One of the best works of fiction I have read in the past several years was written by the acclaimed English writer Francis Spufford — and no, I do not refer to his award-winning novel Golden Hill, though indeed I loved that book too. The story I’m referring to is called The Stone Table, and before you Google it or look for it on Amazon, please understand that you will not find it. And that’s because of intellectual property law.

For Spufford’s book is set in Narnia, the fictional world created by C. S. Lewis. The Stone Table features characters who appear in other Narnia books: most notably, two children named Polly Plummer and Digory Kirke and the great lion Aslan. The seven Narnia books that Lewis wrote have already come into the public domain in some countries, and may even do so in the United States — though those of us who have seen the law extend copyright again and again may be pardoned for doubting that it will ever happen. But Spufford has written a new Narnia story, so copyright law doesn’t affect his: what matters is that the world of Narnia is a registered trademark of C. S. Lewis (PTE.) Ltd. — and trademarks, if they are consistently used and defended against infringement, last forever. (This is why so many companies will sue for trademark infringement even in apparently trivial cases: they’re afraid that if they don’t they’ll be accused of having abandoned their copyright.) Moreover, trademarks are often international in their scope.

So as long as there is money to be made from Narnia™, then books like The Stone Table cannot be published and sold without the express consent of C. S. Lewis (PTE.) Ltd.

Now, in many cases trademark holders are more than happy to give — or rather, sell — such consent. Certainly Middle-Earth Enterprises, the company that now holds the rights to Hobbit- and Lord of the Rings-related material, rights that Tolkien himself sold to United Artists in 1969, was pleased to make it possible for us to recreate Helm’s Deep in Lego. For instance. But the remainder of Tolkien’s writings are copyrighted, and several trademarks held, by Tolkien’s estate, which has sometimes led to confusing legal struggles: Wait, Tolkien is suing Middle-Earth? And Middle-Earth is suing him back?

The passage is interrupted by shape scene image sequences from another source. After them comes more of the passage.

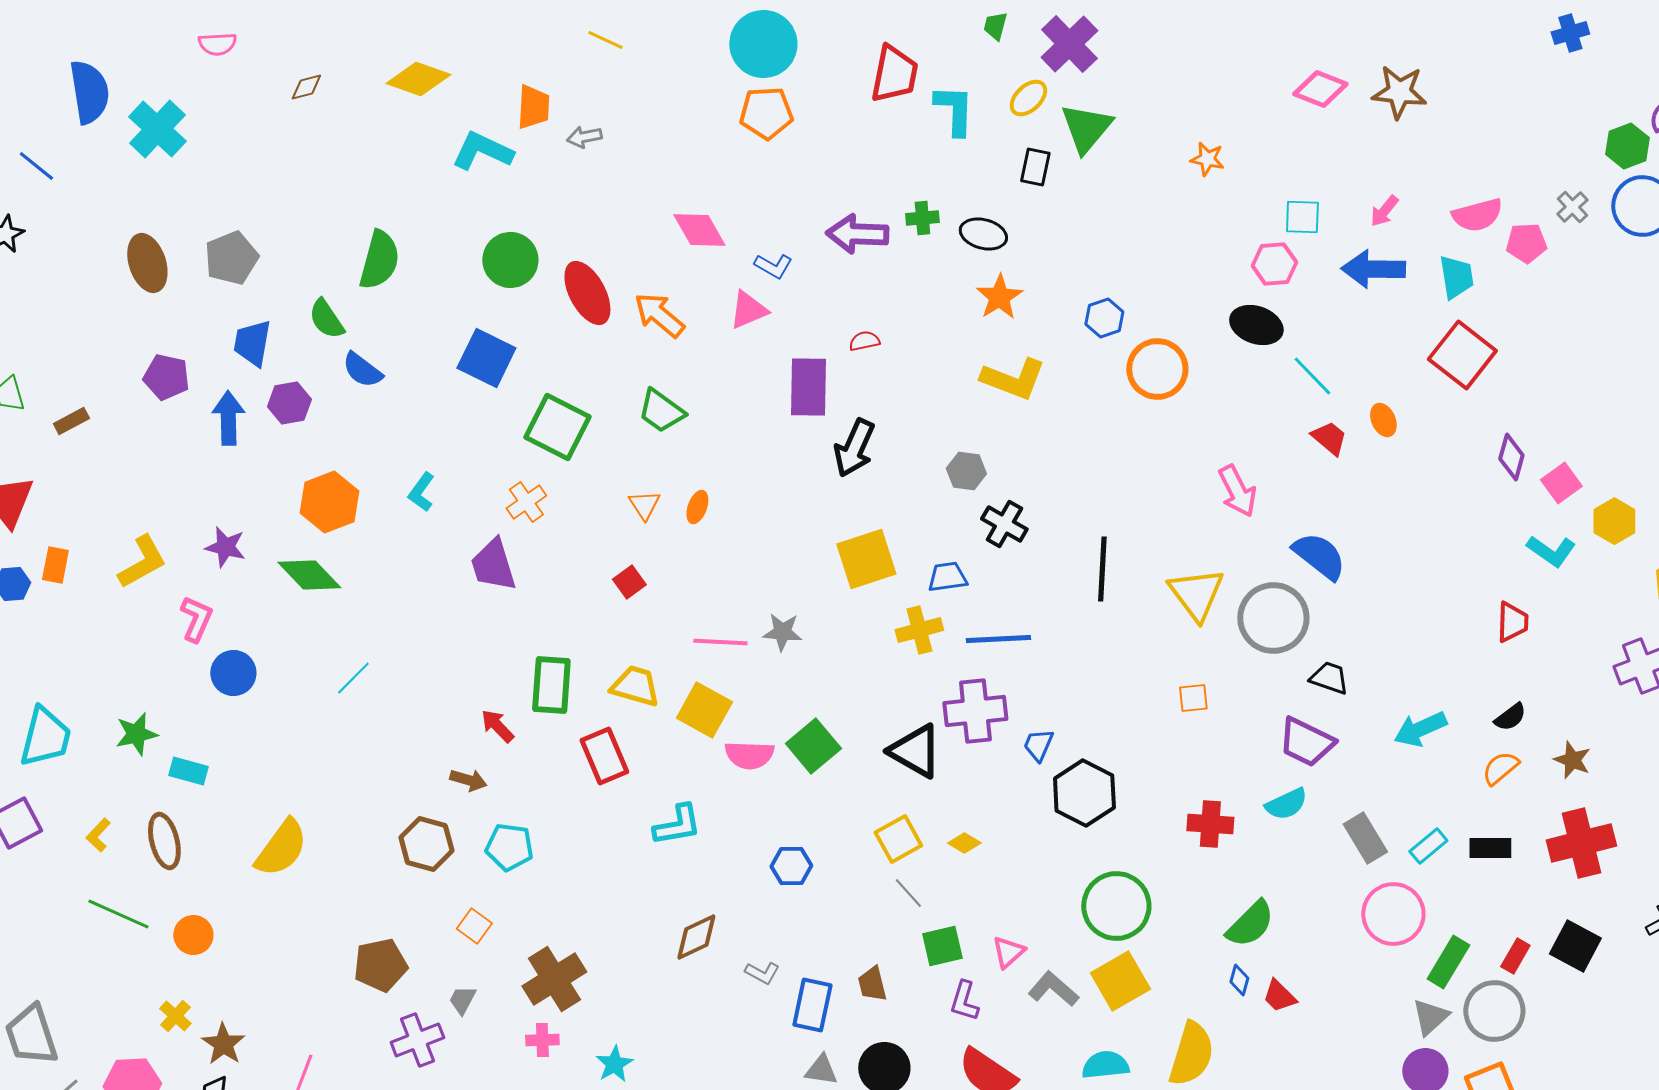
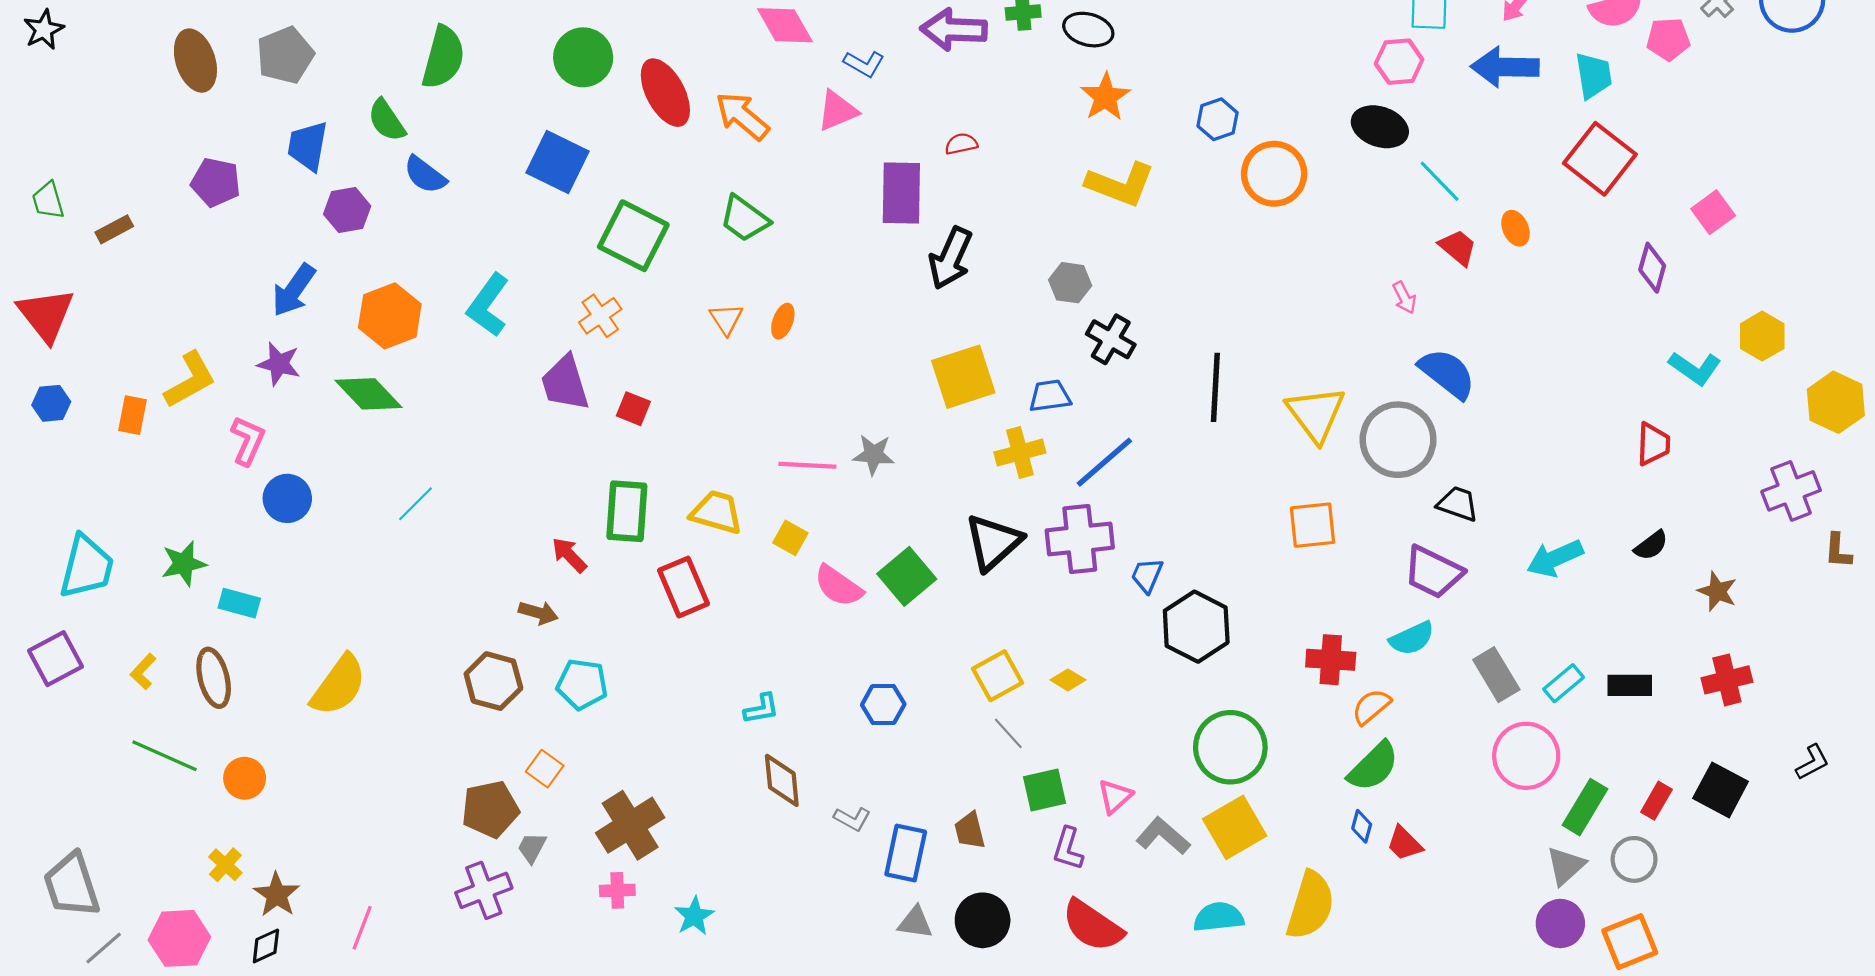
blue arrow: (228, 418) -> (294, 290), moved, turned -144
pink square: (1561, 483) -> (1713, 212), moved
pink arrow: (1237, 491) -> (1404, 298), moved, size x0.6
cyan L-shape: (421, 492) -> (488, 305), size x1.5
orange rectangle: (55, 565) -> (132, 415), moved
red square: (629, 582) -> (633, 409), moved, turned -32
blue line: (998, 639) -> (1104, 462), turned -38
orange square: (1193, 698) -> (1313, 525), size x1.5
yellow square: (704, 710) -> (790, 538), size x0.6
black triangle: (915, 751) -> (993, 542), moved, turned 48
pink semicircle: (749, 755) -> (838, 586), turned 33
orange semicircle: (1500, 768) -> (1371, 707), moved
cyan L-shape: (677, 825) -> (761, 709), moved, size x0.7
red cross: (1581, 843) -> (1727, 680), size x0.7
brown diamond: (696, 937) -> (782, 780), turned -70
brown pentagon: (380, 965) -> (490, 809), moved
gray circle: (1494, 1011) -> (1634, 859), size x0.7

And these different parties have not always had the same interests. Tolkien’s son Christopher, who directed the estate before his resignation in 2017 at the age of 93, did not like Peter Jackson’s adaptation of The Lord of the Rings, would certainly have prevented the filming of The Hobbit if he could have, and would have been unlikely ever to approve a film or television version of his father’s vast legendarium, The Silmarillion — even though such a project could greatly enrich the Tolkien Estate’s coffers. Who knows what will happen now that the Estate is in other hands? But Christopher always had a strong sense of the character and purpose of his father’s work, and did not want that character and purpose to be violated. Money is not everything.

A very similar attitude seems to drive the C. S. Lewis estate, and especially Lewis’s stepson, Douglas Gresham. When I was working on my biography of Lewis — in the year or so preceding the release of the film version of The Lion, the Witch, and the Wardrobe, with which it was meant to coincide — a shadow of anxiety always hovered over the project, because no one knew exactly what Gresham would think of it. He couldn’t have stopped it from being published, but he certainly could have withheld the estate’s cooperation from my publisher, HarperOne, and made life more difficult and considerably less lucrative for them. That would have (de facto if not de jure) meant the quashing of my biography. I am certain that my editor, the shrewd and resourceful Mickey Maudlin, had to do some delicate negotiating both with Gresham, who wanted his stepfather’s memory properly honored, and with me, who wanted to be left alone to write the book I wanted to write. But Mickey played his cards very close to his vest, so I am not sure to this day how awkward those negotiations got.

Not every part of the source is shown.